患者に喜んでもらうという原点に返るために在宅診療の世界へ

―外科の医師で在宅診療をされている方に初めてお会いしました。

僕自身も外科の医師で在宅診療をしている方には会ったことがありません。しかも、心臓血管外科というジャンルから在宅診療に転じた医師はそうそういないでしょう。僕が在宅診療に関わるようになったのは、2002年の時。在宅診療が専門の新宿ヒロクリニックで週1回働くようになったのがきっかけです。当時僕が常勤の病院で主に診ていたのは心臓血管外科でした。在宅診療との共通点は、生死の境目を行き交う患者さんが治療対象であることでしょうか。

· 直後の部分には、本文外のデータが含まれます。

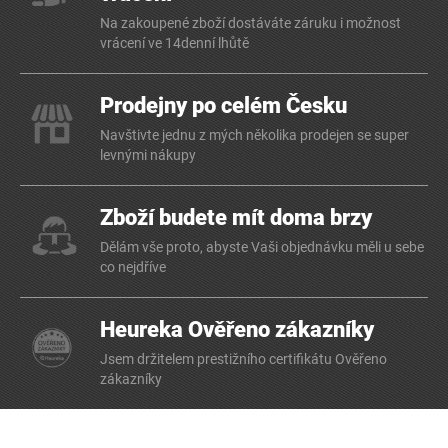
Na zakoupené zboží dostáváte záruku i možnost
vrácení ve 14denní lhůtě
Prodejny po celém Česku
Navštivte jednu z mých několika prodejen se super
levnými nákupy
Zboží budete mít doma brzy
Dělám vše proto, abyste Vaši objednávku měli u sebe
co nejdříve
Heureka Ověřeno zákazníky
Jsem držitelem prestižního certifikátu Ověřeno
zákazníky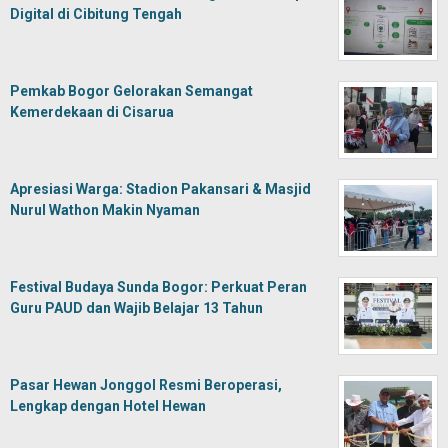
Digital di Cibitung Tengah
Pemkab Bogor Gelorakan Semangat
Kemerdekaan di Cisarua
Apresiasi Warga: Stadion Pakansari & Masjid
Nurul Wathon Makin Nyaman
Festival Budaya Sunda Bogor: Perkuat Peran
Guru PAUD dan Wajib Belajar 13 Tahun
Pasar Hewan Jonggol Resmi Beroperasi,
Lengkap dengan Hotel Hewan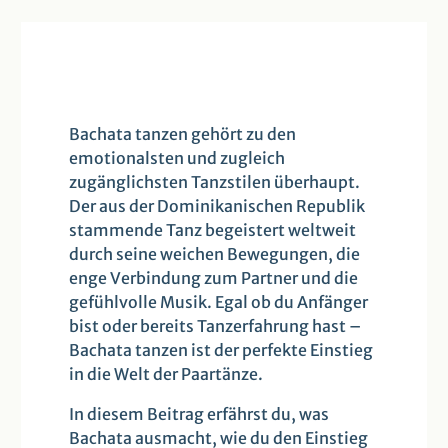
Bachata tanzen gehört zu den
emotionalsten und zugleich
zugänglichsten Tanzstilen überhaupt.
Der aus der Dominikanischen Republik
stammende Tanz begeistert weltweit
durch seine weichen Bewegungen, die
enge Verbindung zum Partner und die
gefühlvolle Musik. Egal ob du Anfänger
bist oder bereits Tanzerfahrung hast –
Bachata tanzen ist der perfekte Einstieg
in die Welt der Paartänze.
In diesem Beitrag erfährst du, was
Bachata ausmacht, wie du den Einstieg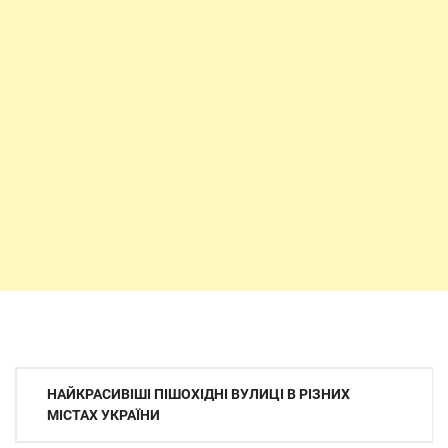
Навігація
НАЙКРАСИВІШІ ПІШОХІДНІ ВУЛИЦІ В РІЗНИХ
записів
МІСТАХ УКРАЇНИ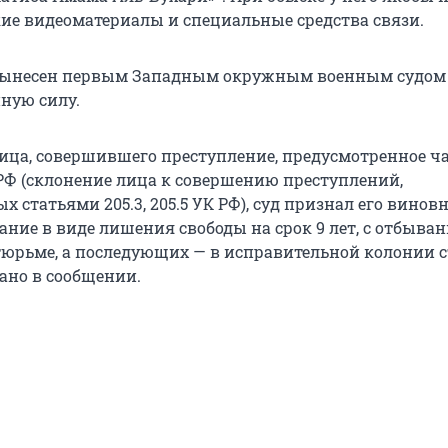
ие видеоматериалы и специальные средства связи.
вынесен первым Западным окружным военным судом
нную силу.
ица, совершившего преступление, предусмотренное ча
 РФ (склонение лица к совершению преступлений,
 статьями 205.3, 205.5 УК РФ), суд признал его винов
ание в виде лишения свободы на срок 9 лет, с отбыва
 тюрьме, а последующих — в исправительной колонии с
зано в сообщении.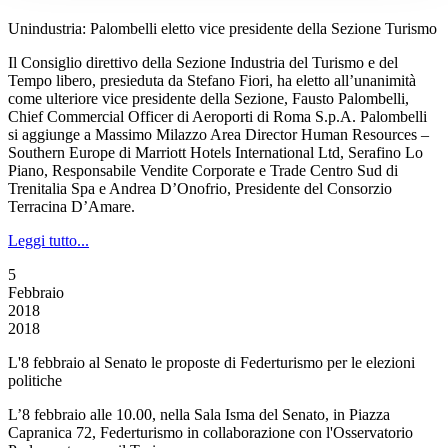
Unindustria: Palombelli eletto vice presidente della Sezione Turismo
Il Consiglio direttivo della Sezione Industria del Turismo e del
Tempo libero, presieduta da Stefano Fiori, ha eletto all’unanimità
come ulteriore vice presidente della Sezione, Fausto Palombelli,
Chief Commercial Officer di Aeroporti di Roma S.p.A. Palombelli
si aggiunge a Massimo Milazzo Area Director Human Resources –
Southern Europe di Marriott Hotels International Ltd, Serafino Lo
Piano, Responsabile Vendite Corporate e Trade Centro Sud di
Trenitalia Spa e Andrea D’Onofrio, Presidente del Consorzio
Terracina D’Amare.
Leggi tutto...
5
Febbraio
2018
2018
L'8 febbraio al Senato le proposte di Federturismo per le elezioni
politiche
L’8 febbraio alle 10.00, nella Sala Isma del Senato, in Piazza
Capranica 72, Federturismo in collaborazione con l'Osservatorio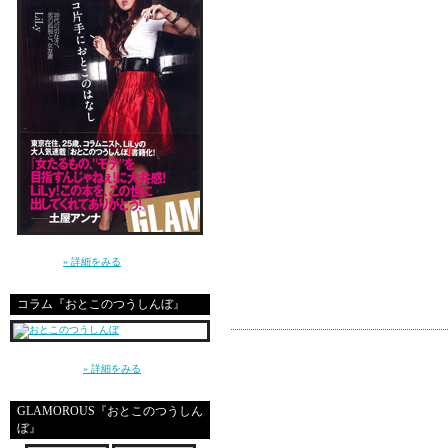
micks☆も、ホントあり
私とプチ旅してくれるマ
毎日イケメンの恋人も目
ではいざ、旅へ・・・。
講談社 GLAMOROUS BOOKS（単行本）よ
り発売中！
» 詳細をみる
コラム『おとこのつうしんぼ』
コメント
私が予約した本屋も入荷
～平成の東京、20代の男と女、恋愛とセック
でも、待たされるのもま
ス～（講談社）
» 詳細をみる
ほんっとーに楽しみです
GLAMOROUS『おとこのつうしん
旅、気をつけていってら
ぼ』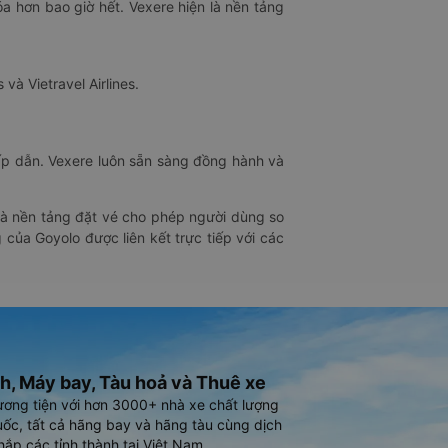
óa hơn bao giờ hết. Vexere hiện là nền tảng
 và Vietravel Airlines.
hấp dẫn. Vexere luôn sẵn sàng đồng hành và
 là nền tảng đặt vé cho phép người dùng so
 của Goyolo được liên kết trực tiếp với các
h, Máy bay, Tàu hoả và Thuê xe
ương tiện với hơn 3000+ nhà xe chất lượng
ốc, tất cả hãng bay và hãng tàu cùng dịch
hắp các tỉnh thành tại Việt Nam.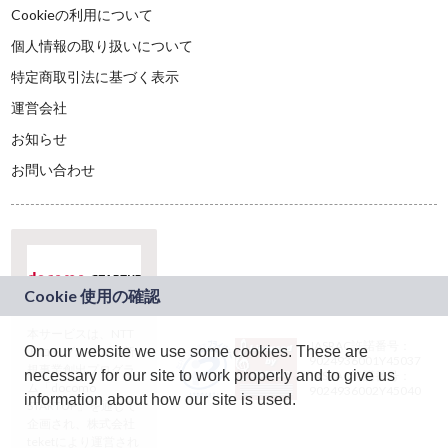
Cookieの利用について
個人情報の取り扱いについて
特定商取引法に基づく表示
運営会社
お知らせ
お問い合わせ
本サービスは、NTT
JASRAC許諾番号：
On our website we use some cookies. These are
ドコモグループの新
9024936001Y45037
規事業創出プログラ
necessary for our site to work properly and to give us
JASRAC許諾番号：
ム「docomo
9024936002Y45040
information about how our site is used.
STARTUP」を通じて
企画され、株式会社
teketにより運営され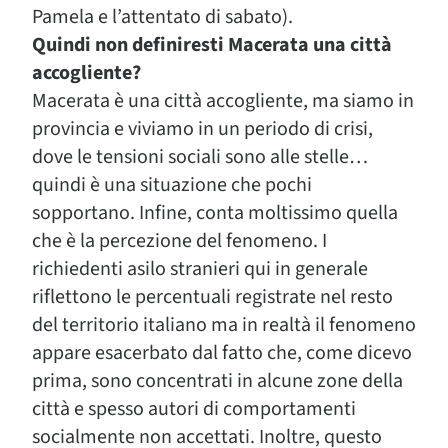
Pamela e l’attentato di sabato).
Quindi non definiresti Macerata una città
accogliente?
Macerata è una città accogliente, ma siamo in
provincia e viviamo in un periodo di crisi,
dove le tensioni sociali sono alle stelle…
quindi è una situazione che pochi
sopportano. Infine, conta moltissimo quella
che è la percezione del fenomeno. I
richiedenti asilo stranieri qui in generale
riflettono le percentuali registrate nel resto
del territorio italiano ma in realtà il fenomeno
appare esacerbato dal fatto che, come dicevo
prima, sono concentrati in alcune zone della
città e spesso autori di comportamenti
socialmente non accettati. Inoltre, questo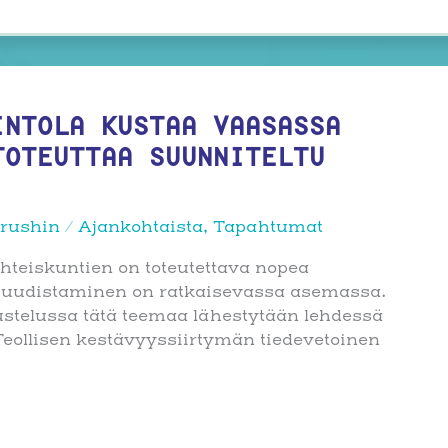
INTOLA KUSTAA VAASASSA
TOTEUTTAA SUUNNITELTU
rushin
/
Ajankohtaista
,
Tapahtumat
yhteiskuntien on toteutettava nopea
n uudistaminen on ratkaisevassa asemassa.
ustelussa tätä teemaa lähestytään lehdessä
Teollisen kestävyyssiirtymän tiedevetoinen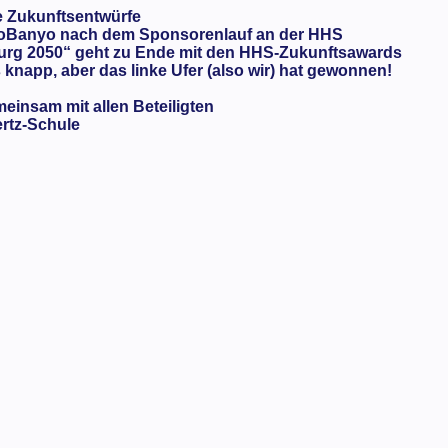
e Zukunftsentwürfe
oBanyo nach dem Sponsorenlauf an der HHS
urg 2050“ geht zu Ende mit den HHS-Zukunftsawards
knapp, aber das linke Ufer (also wir) hat gewonnen!
meinsam mit allen Beteiligten
ertz-Schule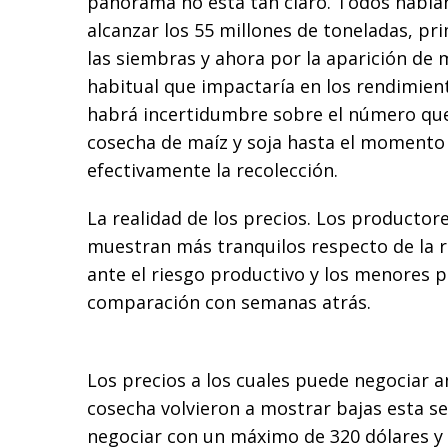
panorama no está tan claro. Todos hablan 
alcanzar los 55 millones de toneladas, pr
las siembras y ahora por la aparición de
habitual que impactaría en los rendimien
habrá incertidumbre sobre el número que 
cosecha de maíz y soja hasta el moment
efectivamente la recolección.
La realidad de los precios. Los productor
muestran más tranquilos respecto de la r
ante el riesgo productivo y los menores 
comparación con semanas atrás.
Los precios a los cuales puede negociar 
cosecha volvieron a mostrar bajas esta s
negociar con un máximo de 320 dólares y 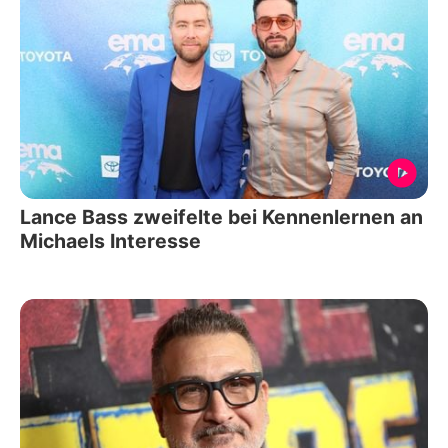
Lance Bass zweifelte bei Kennenlernen an
Michaels Interesse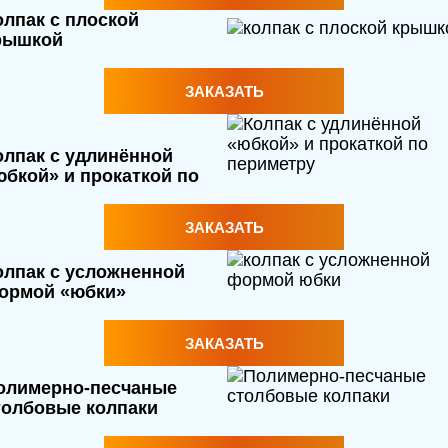
олпак с плоской
рышкой
ЗАКАЗАТЬ
олпак с удлинённой
юбкой» и прокаткой по
ериметру
ЗАКАЗАТЬ
олпак с усложненной
ормой «юбки»
ЗАКАЗАТЬ
олимерно-песчаные
толбовые колпаки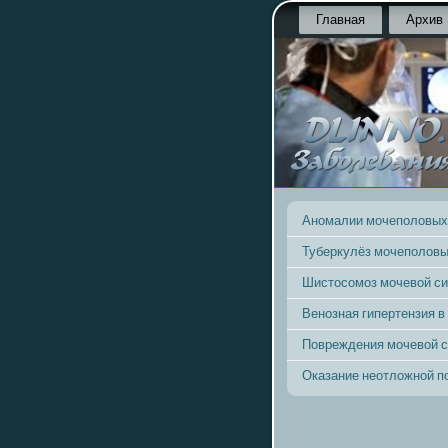
Главная
Архив
Аномалии мочеполовых
Туберкулёз мочеполовы
Шистосомоз мочевой с
Венозная гипертензия в
Повреждения мочевой 
Оказание неотложной 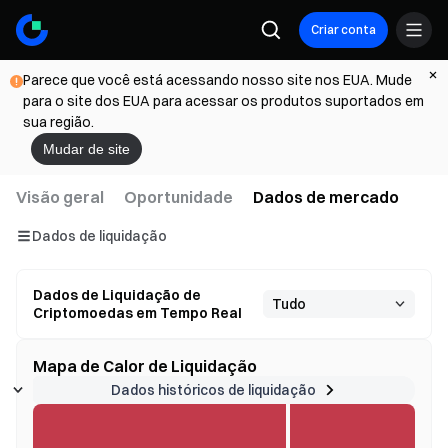
Criar conta
Parece que você está acessando nosso site nos EUA. Mude
para o site dos EUA para acessar os produtos suportados em
sua região.
Mudar de site
Visão geral
Oportunidade
Dados de mercado
Dados de liquidação
Dados de Liquidação de
Criptomoedas em Tempo Real
Mapa de Calor de Liquidação
Dados históricos de liquidação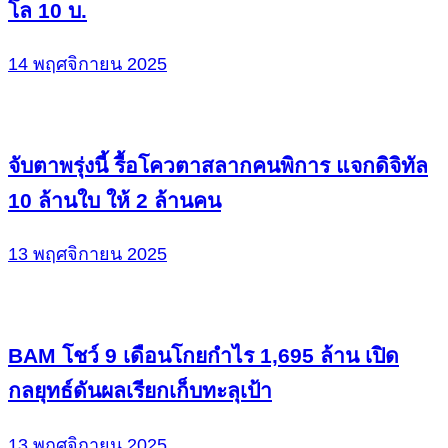
โล 10 บ.
14 พฤศจิกายน 2025
จับตาพรุ่งนี้ รื้อโควตาสลากคนพิการ แจกดิจิทัล
10 ล้านใบ ให้ 2 ล้านคน
13 พฤศจิกายน 2025
BAM โชว์ 9 เดือนโกยกำไร 1,695 ล้าน เปิด
กลยุทธ์ดันผลเรียกเก็บทะลุเป้า
13 พฤศจิกายน 2025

―なぜ外科から在宅診療に転身しようと思われたのですか?

心臓外科は治って当たり前の厳しい世界になりつつありました。そういった中で、失敗を恐れるあまり医師が治療に消極的になってしまうディフェンシング・メディスンも問題視されるようになっていたんです。病院の治療において、患者さんが喜ぶ顔を見られなくなっていったのは自分にとって大きなストレスでした。しかし、在宅医療は違いました。ご自宅を訪問すれば、患者さんから必要とされる医療があり、僕も医師として提供できる医療があったのです。開業当初のスタッフは薬剤師兼事務長、僕、1ヵ月遅れで入ってきた看護師の3人のみでした。僕以外は在宅医療の経験のない者ばかり。初めの4年間は夏休みも取れず、体力勝負でしたね。僕自身は医師になってから体を壊したことがなく、24時間体制で患者さんを支えなければならない在宅医療の現場も乗り切ることができました。大学時代にボート部で体を鍛えていたので、体力には自信があったんです。

―外科の医師が訪問診療を行うメリットを教えてください。

訪問先で傷口を縫うなどの外科処置がすぐできるという点です。認知症の患者さんの場合、自分が頭を切っていることもわかっていないことがあります。家に入ったらそこらじゅう血まみれで、なにか事件に巻き込まれたのかと思ったこともありましたね。でも、本人は傷口に気がつかずに平然とガラスを拾っているんです。「おばあちゃん、頭切れてるよ」とその場で縫合処置を行いました。このように、1人暮らしの高齢者の場合は本人が怪我していることを理解しておらず、医師やホームヘルパーが訪問して初めて発見するというケースもあるんです。こういうときに、外科の医師だと処置まで手間がかかりませんね。ただし、外科の医師といえども訪問先で外科処置がなんでもできるというわけではなく、骨折などは病院で処置しています。